Der Krieg hat die größte Fluchtbewegung der Welt verursacht

  • Die Krise in der Ukraine hat das Land zum ersten Mal seit 2017 auf IRCs Rangliste der größten Krisen gesetzt.
  • Der Konflikt wird wahrscheinlich bis 2023 andauern, wobei die Zivilbevölkerung zunehmend von Verletzungen, Krankheiten und Tod bedroht ist.
  • Durch russische Raketenangriffe könnten Millionen Menschen im Winter ohne Wasser, Strom und Heizung sein.
  • Mehr als 6,5 Millionen Ukrainer*innen sind innerhalb des Landes vertrieben worden, während 7,8 Millionen weitere Menschen in ganz Europa Zuflucht suchen.
Erfahren Sie mehr über die Krisen auf der Watchlist 2023.

Die Krise im Überblick

Millionen Menschen mussten ihr Zuhause in der Ukraine verlassen und sind seitdem auf humanitäre Hilfe angewiesen. Der Krieg hat die größte und am schnellsten anwachsende Fluchtbewegung seit dem Zweiten Weltkrieg ausgelöst. Mehr als 5.000 Menschen sind bei den Kampfhandlungen bereits getötet wurden, viele weitere teils schwer verletzt.  Bisher sind 7,2 Millionen Ukrainer*innen in die Nachbarländer geflohen. Weitere 7 Millionen Frauen, Männer und Kinder sind im eigenen Land vertrieben worden und benötigen ebenso dringend humanitäre Unterstützung. Viele von ihnen sind vollkommen auf sich gestellt, haben keine Unterkunft oder können das Land aufgrund der anhaltenden Gewalt nicht verlassen. Brücken, Straßen und Fluchtkorridore sind zerstört. Es gibt für sie kaum Hilfe oder Informationen, wo sie Schutz und Zuflucht finden können.

Was hat die aktuelle Krise in der Ukraine ausgelöst?

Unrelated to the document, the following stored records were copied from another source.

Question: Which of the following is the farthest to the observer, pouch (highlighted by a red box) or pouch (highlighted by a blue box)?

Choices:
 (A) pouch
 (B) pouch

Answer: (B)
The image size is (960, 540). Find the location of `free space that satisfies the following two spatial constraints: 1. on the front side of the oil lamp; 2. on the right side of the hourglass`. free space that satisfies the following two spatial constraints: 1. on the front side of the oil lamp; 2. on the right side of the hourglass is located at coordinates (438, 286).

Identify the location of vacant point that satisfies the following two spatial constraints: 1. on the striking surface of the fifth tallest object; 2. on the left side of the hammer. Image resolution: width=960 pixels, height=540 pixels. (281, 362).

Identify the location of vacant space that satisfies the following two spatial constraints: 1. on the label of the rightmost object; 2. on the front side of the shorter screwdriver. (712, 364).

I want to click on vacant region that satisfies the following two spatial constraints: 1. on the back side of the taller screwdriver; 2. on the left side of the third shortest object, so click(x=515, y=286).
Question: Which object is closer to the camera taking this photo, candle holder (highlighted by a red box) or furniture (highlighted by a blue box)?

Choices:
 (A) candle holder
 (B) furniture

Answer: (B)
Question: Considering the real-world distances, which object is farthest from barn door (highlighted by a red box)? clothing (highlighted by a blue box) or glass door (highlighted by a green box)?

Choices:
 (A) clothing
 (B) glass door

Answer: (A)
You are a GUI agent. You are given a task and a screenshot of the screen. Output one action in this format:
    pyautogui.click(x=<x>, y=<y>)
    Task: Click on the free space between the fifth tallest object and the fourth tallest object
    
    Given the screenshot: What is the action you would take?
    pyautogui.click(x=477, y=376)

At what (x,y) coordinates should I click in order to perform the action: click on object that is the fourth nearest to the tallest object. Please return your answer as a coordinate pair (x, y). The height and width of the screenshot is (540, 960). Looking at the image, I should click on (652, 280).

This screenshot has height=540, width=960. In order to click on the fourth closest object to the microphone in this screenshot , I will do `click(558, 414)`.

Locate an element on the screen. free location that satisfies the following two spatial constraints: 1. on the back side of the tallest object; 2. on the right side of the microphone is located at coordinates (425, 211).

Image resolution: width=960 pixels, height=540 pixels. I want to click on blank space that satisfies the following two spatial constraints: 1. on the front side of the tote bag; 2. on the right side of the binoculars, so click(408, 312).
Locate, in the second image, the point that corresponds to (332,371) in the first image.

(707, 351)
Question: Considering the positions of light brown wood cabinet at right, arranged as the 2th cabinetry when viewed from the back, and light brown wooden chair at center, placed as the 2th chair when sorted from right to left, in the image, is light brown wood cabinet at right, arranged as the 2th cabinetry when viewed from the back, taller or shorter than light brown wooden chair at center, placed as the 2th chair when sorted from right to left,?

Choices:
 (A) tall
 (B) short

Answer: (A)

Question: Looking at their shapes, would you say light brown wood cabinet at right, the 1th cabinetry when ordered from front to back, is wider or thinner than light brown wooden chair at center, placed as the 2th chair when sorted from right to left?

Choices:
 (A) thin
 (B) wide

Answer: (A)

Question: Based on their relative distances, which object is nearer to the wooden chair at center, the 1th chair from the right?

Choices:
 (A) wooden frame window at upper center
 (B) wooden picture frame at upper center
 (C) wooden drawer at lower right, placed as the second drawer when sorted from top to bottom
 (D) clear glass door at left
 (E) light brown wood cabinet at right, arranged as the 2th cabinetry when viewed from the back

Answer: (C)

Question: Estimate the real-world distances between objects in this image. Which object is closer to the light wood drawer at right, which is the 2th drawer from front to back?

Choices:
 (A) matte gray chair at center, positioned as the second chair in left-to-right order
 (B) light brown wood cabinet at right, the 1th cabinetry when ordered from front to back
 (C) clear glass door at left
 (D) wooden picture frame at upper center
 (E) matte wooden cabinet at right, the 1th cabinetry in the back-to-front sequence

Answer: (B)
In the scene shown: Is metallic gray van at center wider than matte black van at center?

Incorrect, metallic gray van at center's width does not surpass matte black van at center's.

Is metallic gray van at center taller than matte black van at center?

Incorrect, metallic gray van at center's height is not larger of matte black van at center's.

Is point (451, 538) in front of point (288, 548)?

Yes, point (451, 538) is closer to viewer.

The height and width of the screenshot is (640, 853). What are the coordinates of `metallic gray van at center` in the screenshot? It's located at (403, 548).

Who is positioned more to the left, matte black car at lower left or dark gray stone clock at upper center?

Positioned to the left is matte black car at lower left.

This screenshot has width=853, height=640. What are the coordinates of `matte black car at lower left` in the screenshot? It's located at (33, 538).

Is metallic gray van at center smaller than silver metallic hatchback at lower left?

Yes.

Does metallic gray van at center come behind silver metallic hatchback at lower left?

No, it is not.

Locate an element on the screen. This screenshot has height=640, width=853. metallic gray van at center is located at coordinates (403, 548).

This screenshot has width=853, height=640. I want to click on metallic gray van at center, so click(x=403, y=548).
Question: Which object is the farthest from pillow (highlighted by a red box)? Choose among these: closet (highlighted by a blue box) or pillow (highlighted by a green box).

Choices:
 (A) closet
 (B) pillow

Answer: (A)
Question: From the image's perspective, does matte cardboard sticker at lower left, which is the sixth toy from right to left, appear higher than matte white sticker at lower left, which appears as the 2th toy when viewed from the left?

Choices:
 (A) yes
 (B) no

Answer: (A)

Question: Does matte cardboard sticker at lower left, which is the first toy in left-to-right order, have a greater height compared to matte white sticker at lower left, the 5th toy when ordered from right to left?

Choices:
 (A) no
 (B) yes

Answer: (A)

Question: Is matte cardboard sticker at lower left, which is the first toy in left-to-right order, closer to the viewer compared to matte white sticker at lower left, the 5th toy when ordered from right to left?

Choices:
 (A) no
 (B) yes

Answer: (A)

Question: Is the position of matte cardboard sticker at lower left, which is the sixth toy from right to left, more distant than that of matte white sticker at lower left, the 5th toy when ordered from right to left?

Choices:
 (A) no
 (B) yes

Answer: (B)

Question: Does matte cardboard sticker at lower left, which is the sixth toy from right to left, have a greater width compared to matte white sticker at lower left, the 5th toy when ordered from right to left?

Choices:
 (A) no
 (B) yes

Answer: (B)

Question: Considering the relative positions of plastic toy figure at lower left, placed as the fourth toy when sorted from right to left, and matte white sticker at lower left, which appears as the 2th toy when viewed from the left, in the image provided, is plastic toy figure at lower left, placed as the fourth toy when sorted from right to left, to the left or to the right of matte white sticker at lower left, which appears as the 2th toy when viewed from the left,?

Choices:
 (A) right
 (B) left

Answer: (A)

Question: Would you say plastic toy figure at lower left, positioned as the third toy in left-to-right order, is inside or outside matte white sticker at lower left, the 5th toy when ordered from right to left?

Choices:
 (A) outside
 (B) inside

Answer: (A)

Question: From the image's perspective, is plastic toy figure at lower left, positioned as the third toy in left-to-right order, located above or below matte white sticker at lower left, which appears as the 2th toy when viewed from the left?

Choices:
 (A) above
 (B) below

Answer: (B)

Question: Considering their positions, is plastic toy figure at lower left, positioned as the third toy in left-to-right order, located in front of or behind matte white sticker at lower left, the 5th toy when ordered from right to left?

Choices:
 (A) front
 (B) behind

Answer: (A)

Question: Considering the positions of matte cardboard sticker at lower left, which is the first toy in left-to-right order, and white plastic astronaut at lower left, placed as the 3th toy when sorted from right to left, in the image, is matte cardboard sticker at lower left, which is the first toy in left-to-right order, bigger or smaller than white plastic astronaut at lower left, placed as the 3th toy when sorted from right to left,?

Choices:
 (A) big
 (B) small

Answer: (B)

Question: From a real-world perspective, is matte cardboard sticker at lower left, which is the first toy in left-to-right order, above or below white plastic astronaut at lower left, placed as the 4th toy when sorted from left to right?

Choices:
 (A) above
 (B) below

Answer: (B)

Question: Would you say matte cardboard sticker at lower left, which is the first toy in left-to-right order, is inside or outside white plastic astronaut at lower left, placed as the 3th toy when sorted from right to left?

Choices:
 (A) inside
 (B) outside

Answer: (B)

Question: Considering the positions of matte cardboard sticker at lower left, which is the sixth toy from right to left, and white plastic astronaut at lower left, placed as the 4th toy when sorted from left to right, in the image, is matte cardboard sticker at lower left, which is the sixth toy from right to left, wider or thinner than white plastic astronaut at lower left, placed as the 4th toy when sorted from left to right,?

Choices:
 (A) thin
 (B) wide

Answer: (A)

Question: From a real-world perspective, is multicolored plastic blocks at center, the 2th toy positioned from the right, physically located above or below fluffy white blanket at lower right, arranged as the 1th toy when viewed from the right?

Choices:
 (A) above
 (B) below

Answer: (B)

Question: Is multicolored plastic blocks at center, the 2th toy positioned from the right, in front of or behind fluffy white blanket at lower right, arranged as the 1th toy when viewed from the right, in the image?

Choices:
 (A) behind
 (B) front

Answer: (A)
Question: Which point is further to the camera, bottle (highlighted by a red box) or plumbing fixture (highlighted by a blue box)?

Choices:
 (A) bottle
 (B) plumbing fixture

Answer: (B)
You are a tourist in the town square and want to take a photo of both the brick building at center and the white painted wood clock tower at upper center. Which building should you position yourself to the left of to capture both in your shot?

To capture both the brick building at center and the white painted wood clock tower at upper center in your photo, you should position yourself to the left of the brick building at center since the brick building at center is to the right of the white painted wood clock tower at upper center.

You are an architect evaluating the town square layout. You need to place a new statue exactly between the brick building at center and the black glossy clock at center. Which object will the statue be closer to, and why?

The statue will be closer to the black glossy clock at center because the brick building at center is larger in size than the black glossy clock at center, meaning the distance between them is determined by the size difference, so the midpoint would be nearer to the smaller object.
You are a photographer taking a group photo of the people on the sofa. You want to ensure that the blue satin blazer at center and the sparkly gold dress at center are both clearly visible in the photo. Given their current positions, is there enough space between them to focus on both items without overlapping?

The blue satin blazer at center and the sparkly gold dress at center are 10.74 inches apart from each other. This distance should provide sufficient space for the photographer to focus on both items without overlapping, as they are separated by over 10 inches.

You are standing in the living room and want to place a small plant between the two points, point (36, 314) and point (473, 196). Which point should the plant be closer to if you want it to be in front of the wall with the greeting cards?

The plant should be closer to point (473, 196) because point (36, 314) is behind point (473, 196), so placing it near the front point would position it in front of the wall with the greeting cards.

Am 24. Februar 2022 hat Russland einen Militäreinsatz in der Ukraine eingeleitet. Bomben und Artillerie beschädigen und zerstören seitdem Häuser, Schulen, Krankenhäuser und andere zivile Infrastruktur.
Innerhalb der Ukraine sind 7 Millionen Menschen vertrieben worden, weitere 7,2 Millionen sind auf der Suche nach Schutz in Nachbarländer geflohen. Die Mehrheit der Geflüchteten sind Frauen und Kinder. Sie sind in dieser Krise am stärksten von Ausbeutung und Gewalt bedroht.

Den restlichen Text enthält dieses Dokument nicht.